The formation strengthening tests were performed by conducting a scratch test on unconsolidated sands that had been injected with the polymer. Due to very low strength of the formation and the stickiness of the polymer, it was difficult to prevent the build-up of sand and polymer on the PDC bit during the tests. This build-up leads to an increased resistance along the sample, thus leading to a high-strength reading. Another difficulty was achieving a homogenous sample with the polymer being evenly reacted and spread throughout the sample.

The scratch test data in this paper should only be used for an indication of the wellbore strengthening effect from the reactive polymer and not be an exact expected result. The polymer was tested under optimal conditions of temperature and hydration ratios, meaning that the results were recorded for a best-case scenario. The results do indicate that the polymer does supply a wellbore strengthening effect and may help support unconsolidated formations when encountered during drilling. This leads to the conclusion that the reactive polymer has added benefits over other LCMs when treating losses into unconsolidated formations. Since the strengthening effect recorded was quite small, even at optimal conditions, the effect will likely be negligible under borehole conditions.

Conclusion

  • In this paper, a series of tests were performed using a fluid loss simulator to investigate a reactive polymers’ effectiveness at reducing the permeability of high permeability formations. The results show that it effectively reduced the permeability of the unconsolidated sand formations tested.

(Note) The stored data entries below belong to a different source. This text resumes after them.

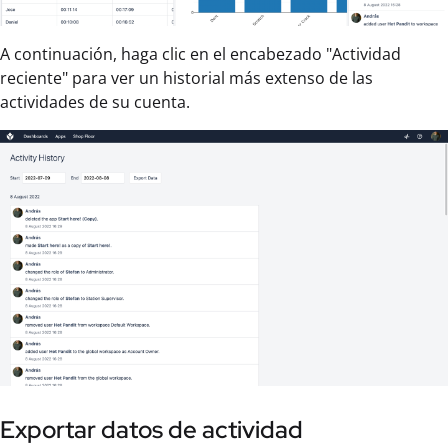
A continuación, haga clic en el encabezado "Actividad
reciente" para ver un historial más extenso de las
actividades de su cuenta.
Exportar datos de actividad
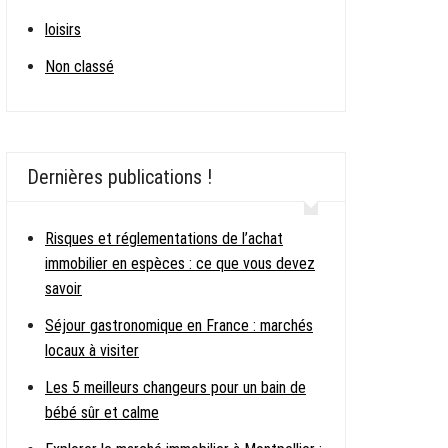
loisirs
Non classé
Dernières publications !
Risques et réglementations de l’achat
immobilier en espèces : ce que vous devez
savoir
Séjour gastronomique en France : marchés
locaux à visiter
Les 5 meilleurs changeurs pour un bain de
bébé sûr et calme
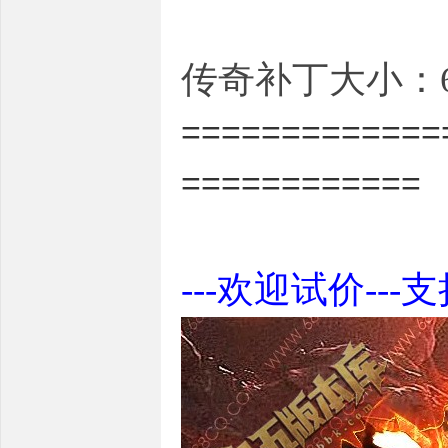
传奇补丁大小：6.
=============
============
---欢迎试价---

  • The rheology testing showed that using a hydration ratio between 1:1 and 1:6 would give the highest viscosity, thus the greatest resistance to being displaced. Increasing the hydration volume ratio to ~ 1:8 began to reduce the maximum viscosity, with significant reductions occurring with even greater hydration ratios.

  • The wellbore strengthening supplied by the reactive polymer was found to be miniscule under borehole conditions.

  • It can be concluded that with an effective implementation, i.e. correct hydration time and hydration volumes, reactive polymers will effectively reduce the permeability of rock formations such as unconsolidated sandstones. However, further testing would be required to investigate the effectiveness of fractured formations.

  • No conclusions were formed on the applicability of the reactive polymer, i.e. the pumpability, injecting in formation, erosion, etc. Further testing would be required to investigate these concepts.